Locks Gallery is pleased to announce Louise Fishman: Soliloquy, which marks the late artist’s second solo exhibition with the gallery. The show features paintings from the past twenty years, which highlight several important canvases and drawings made surrounding her third, and final, residency in Venice, Italy from 2016 to 2017.
Louise Fishman’s (1939–2021) paintings are layered upon an improvised structural grid assembled out of strokes, skeins, and slashes of oil paint, applied with large serrated trowels and scrapers, along with more traditional paint brushes—and sometimes, her hands. Her dynamic surfaces are often intensified by their scale, she excelled at working big and many of her canvases measure over seven feet. While her work is rooted in the AbEx tradition celebrating process and materiality, Fishman always drew upon personal experience informed by her identity as a Jewish, lesbian feminist.
Fishman embarked on several residencies at the Emily Harvey Foundation in Venice: during the Fall of 2011 and 2013, and at the end of 2016, and many of her works from the past decade were inspired by these periods. Fishman had a deep understanding and appreciation of art history, from her family background (her mother and aunt were both artists and studied at the Barnes Foundation), and her education at Tyler School of Art in Philadelphia, and University of Illinois in Champaign. Being in Venice was a powerful experience. She highly anticipated it (for years, due to it being postponed several times). While in Venice, Fishman limited her studio practice to drawing and watercolor, reveling in small scale work including Japanese style fold out books and note card sized watercolors. When she returned to her studio in New York, the effects of the residency became pronounced in her work. The theatricality that comes from the grandness of opera, the drama of the old masters paintings (Titian was a favorite)imbued her paintings. As put in the 2014 Whitney Biennale: “The melding of order and chaos that she encountered while touring the city’s famous blue-green canals and labyrinthine alleyways aligned with the direction her painting has taken since the early 1990s. Artworks that Fishman made during this period reveal her efforts to resolve the two apparently opposing tendencies she has worked through as an abstract painter since the mid-1960s - the hard-edge objectivity of the grid and the gestural subjectivity of expressionism.”
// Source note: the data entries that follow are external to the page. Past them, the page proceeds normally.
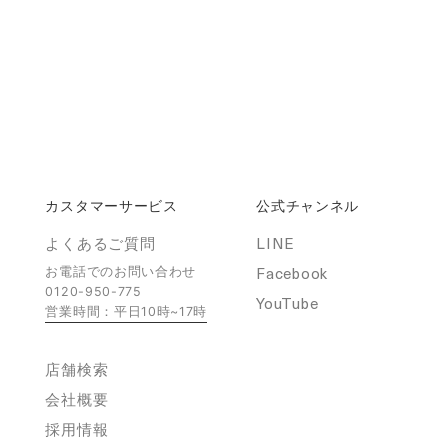
カスタマーサービス
公式チャンネル
よくあるご質問
LINE
Facebook
お電話でのお問い合わせ
0120-950-775
YouTube
営業時間：平日10時~17時
店舗検索
会社概要
採用情報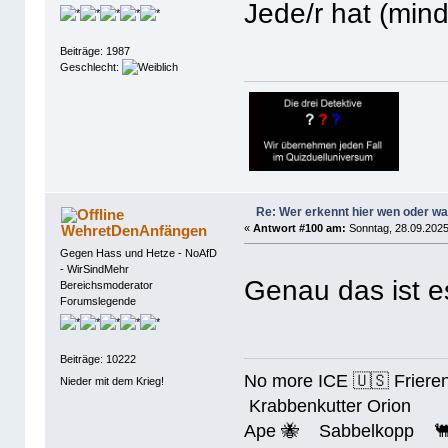
Jede/r hat (min
Beiträge: 1987
Geschlecht:
Re: Wer erkennt hier wen oder w
WehretDenAnfängen
«
Antwort #100 am:
Sonntag, 28.09.2025
Gegen Hass und Hetze - NoAfD
- WirSindMehr
Genau das ist 
Bereichsmoderator
Forumslegende
Beiträge: 10222
No more ICE 🇺🇸 Friere
Nieder mit dem Krieg!
Krabbenkutter Orion
Ape 🐝 Sabbelkopp 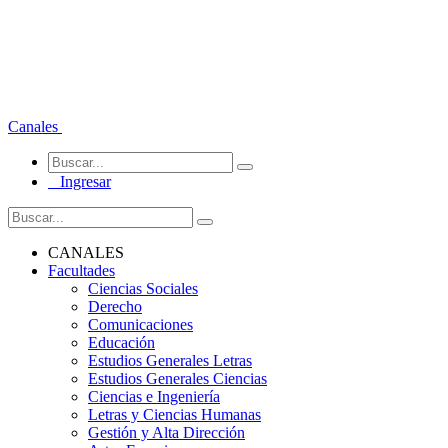
Canales
Ingresar
CANALES
Facultades
Ciencias Sociales
Derecho
Comunicaciones
Educación
Estudios Generales Letras
Estudios Generales Ciencias
Ciencias e Ingeniería
Letras y Ciencias Humanas
Gestión y Alta Dirección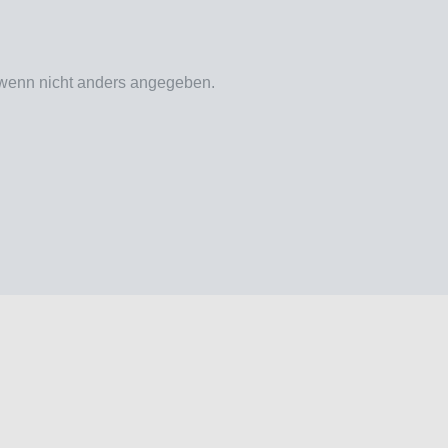
enn nicht anders angegeben.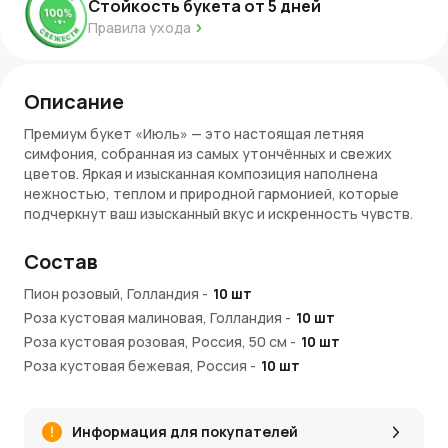
Стойкость букета от
5
дней
Правила ухода
Описание
Премиум букет «Июль» — это настоящая летняя
симфония, собранная из самых утончённых и свежих
цветов. Яркая и изысканная композиция наполнена
нежностью, теплом и природной гармонией, которые
подчеркнут ваш изысканный вкус и искренность чувств.
Состав букета
Состав
В букете «Июль» собраны изящные пионы, которые
Пион розовый, Голландия
-
10
шт
славятся своей роскошной текстурой, ароматные
Роза кустовая малиновая, Голландия
-
10
шт
кустовые розы и эустомы в нежно-розовых и кремовых
тонах. Эти цветы символизируют утонченность,
Роза кустовая розовая, Россия, 50 см
-
10
шт
романтику и элегантность. Дополнением служат свежая
Роза кустовая бежевая, Россия
-
10
шт
зелень и воздушная гипсофила, придающие букета
Маттиола желтая, Голландия
-
10
шт
лёгкость и объём.
Лизиантус зеленый, Эустома, Израиль
-
5
шт
Информация для покупателей
Эмоции и стиль
Эвкалипт
-
3
шт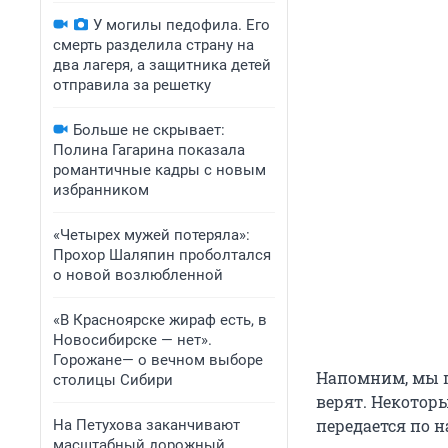
У могилы педофила. Его
смерть разделила страну на
два лагеря, а защитника детей
отправила за решетку
Больше не скрывает:
Полина Гагарина показала
романтичные кадры с новым
избранником
«Четырех мужей потеряла»:
Прохор Шаляпин проболтался
о новой возлюбленной
«В Красноярске жираф есть, в
Новосибирске — нет».
Горожане— о вечном выборе
Напомним, мы 
столицы Сибири
верят. Некоторы
передается по 
На Петухова заканчивают
масштабный дорожный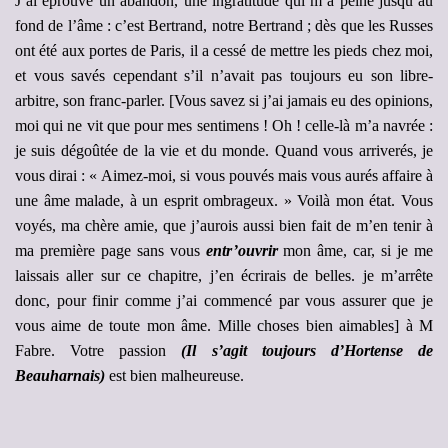
J’ai éprouvé un abandon, une ingratitude qui m’a peiné jusqu’au
fond de l’âme : c’est Bertrand, notre Bertrand ; dès que les Russes
ont été aux portes de Paris, il a cessé de mettre les pieds chez moi,
et vous savés cependant s’il n’avait pas toujours eu son libre-
arbitre, son franc-parler. [Vous savez si j’ai jamais eu des opinions,
moi qui ne vit que pour mes sentimens ! Oh ! celle-là m’a navrée :
je suis dégoûtée de la vie et du monde. Quand vous arriverés, je
vous dirai : « Aimez-moi, si vous pouvés mais vous aurés affaire à
une âme malade, à un esprit ombrageux. » Voilà mon état. Vous
voyés, ma chère amie, que j’aurois aussi bien fait de m’en tenir à
ma première page sans vous
entr’ouvrir
mon âme, car, si je me
laissais aller sur ce chapitre, j’en écrirais de belles. je m’arrête
donc, pour finir comme j’ai commencé par vous assurer que je
vous aime de toute mon âme. Mille choses bien aimables] à M
Fabre. Votre passion
(Il s’agit toujours d’Hortense de
Beauharnais)
est bien malheureuse.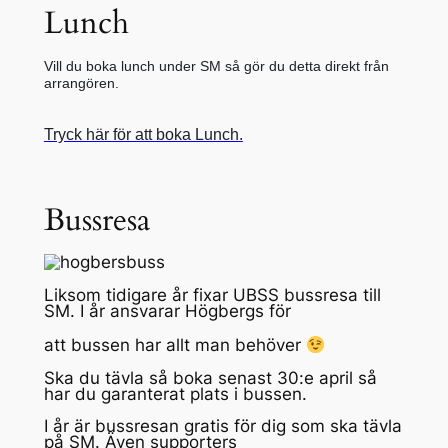
Lunch
Vill du boka lunch under SM så gör du detta direkt från
arrangören.
Tryck här för att boka Lunch.
Bussresa
Liksom tidigare år fixar UBSS bussresa till
SM. I år ansvarar Högbergs för
att bussen har allt man behöver
Ska du tävla så boka senast 30:e april så
har du garanterat plats i bussen.
I år är bussresan gratis för dig som ska tävla
på SM. Även supporters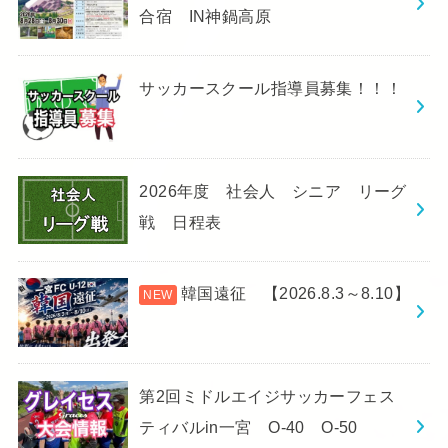
合宿 IN神鍋高原
サッカースクール指導員募集！！！
2026年度 社会人 シニア リーグ
戦 日程表
韓国遠征 【2026.8.3～8.10】
第2回ミドルエイジサッカーフェス
ティバルin一宮 O-40 O-50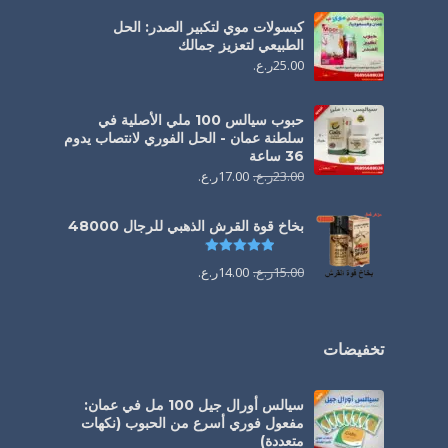
كبسولات موي لتكبير الصدر: الحل
الطبيعي لتعزيز جمالك
25.00
ر.ع.
حبوب سيالس 100 ملي الأصلية في
سلطنة عمان - الحل الفوري لانتصاب يدوم
36 ساعة
23.00
ر.ع.
17.00
ر.ع.
بخاخ قوة القرش الذهبي للرجال 48000
تم التقييم
4.88
من 5
15.00
ر.ع.
14.00
ر.ع.
تخفيضات
سيالس أورال جيل 100 مل في عمان:
مفعول فوري أسرع من الحبوب (نكهات
متعددة)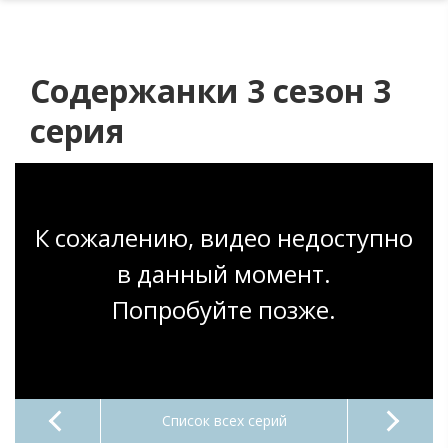
Содержанки 3 сезон 3
серия
К сожалению, видео недоступно
в данный момент.
Попробуйте позже.
Список всех серий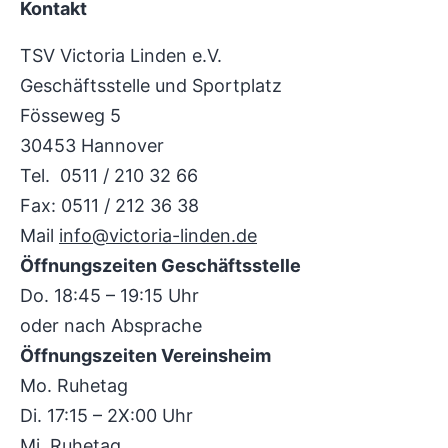
Kontakt
TSV Victoria Linden e.V.
Geschäftsstelle und Sportplatz
Fösseweg 5
30453 Hannover
Tel. 0511 / 210 32 66
Fax: 0511 / 212 36 38
Mail
info@victoria-linden.de
Öffnungszeiten Geschäftsstelle
Do. 18:45 – 19:15 Uhr
oder nach Absprache
Öffnungszeiten Vereinsheim
Mo. Ruhetag
Di. 17:15 – 2X:00 Uhr
Mi. Ruhetag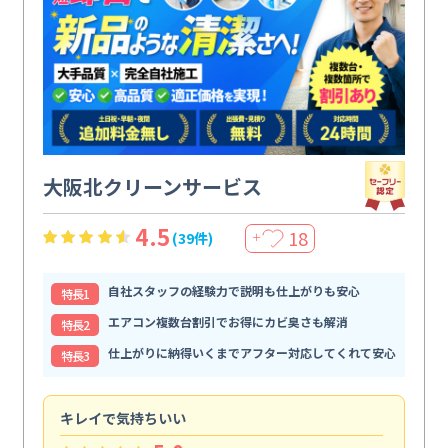
大阪北クリーンサービス
4.5
18
(39件)
＋
自社スタッフの経験力で説明も仕上がりも安心
特⻑1
エアコン複数台割引でお得にカビ臭さも解消
特⻑2
仕上がりに納得いくまでアフター対応してくれて安心
特⻑3
キレイで気持ちいい
効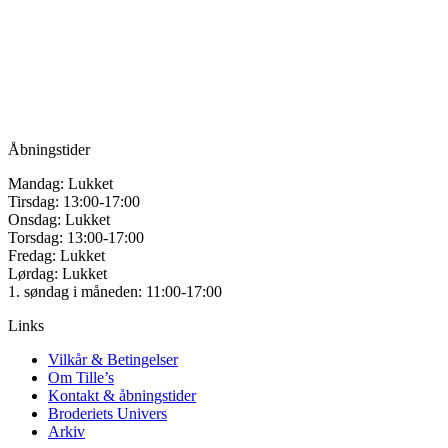
for håndarbejde
kan
vælges
Vandmanden 12B
på
9200 Aalborg SV
varesiden
Tlf.: +45
81987264
Mail:
info@tilles.dk
CVR: 42501328
Åbningstider
Mandag: Lukket
Tirsdag: 13:00-17:00
Onsdag: Lukket
Torsdag: 13:00-17:00
Fredag: Lukket
Lørdag: Lukket
1. søndag i måneden: 11:00-17:00
Links
Vilkår & Betingelser
Om Tille’s
Kontakt & åbningstider
Broderiets Univers
Arkiv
Born in 1939 in Philadelphia, Louise Fishman, lived and worked in New York. Fishman’s work is in the collections many public institutions, including the National Academy of Art and Design, NY; the Metropolitan Museum of Art, NY; the Art Institute of Chicago, Chicago, IL; the Carnegie Museum of Art, Pittsburg, PA; the High Museum of Art, Atlanta, GA; the Jewish Museum, NY; the Neuberger Museum of Art, Purchase, NY; the Krannert Art Museum, Champaign, IL; the Hood Museum of Art, Hanover, NH; and the Museum of Contemporary Art, San Diego, CA. She was the recipient of three National Endowment for the Arts grants, a New York Foundation for the Arts Fellowship, and a Guggenheim Fellowship, among others.
Widely shown for the past five decades, Fishman’s first group show was at the National Drawing and Print Exhibition at the Pennsylvania Academy of Fine Arts in 1961. Her first solo exhibit was at the Philadelphia Art Alliance in 1963. Fishman was included in three Whitney Biennials: 1973, 1987, and 2014 (the last biennial at the Breuer building). In 2016, the Neuberger Museum of Art organized the artist’s first retrospective, curated by Helaine Posner and accompanied by a monograph; the retrospective traveled to the Weatherspoon Art Museum, University of North Carolina at Greensboro in 2017. In Fishman’s hometown of Philadelphia, the Institute of Contemporary Art held a concurrent exhibition of her small-scale work, Paper Louise Tiny Fishman Rock, curated by Ingrid Schaffner. The Krannert Art Museum at the University of Illinois presented an exhibition of Fishman’s drawings in 2021.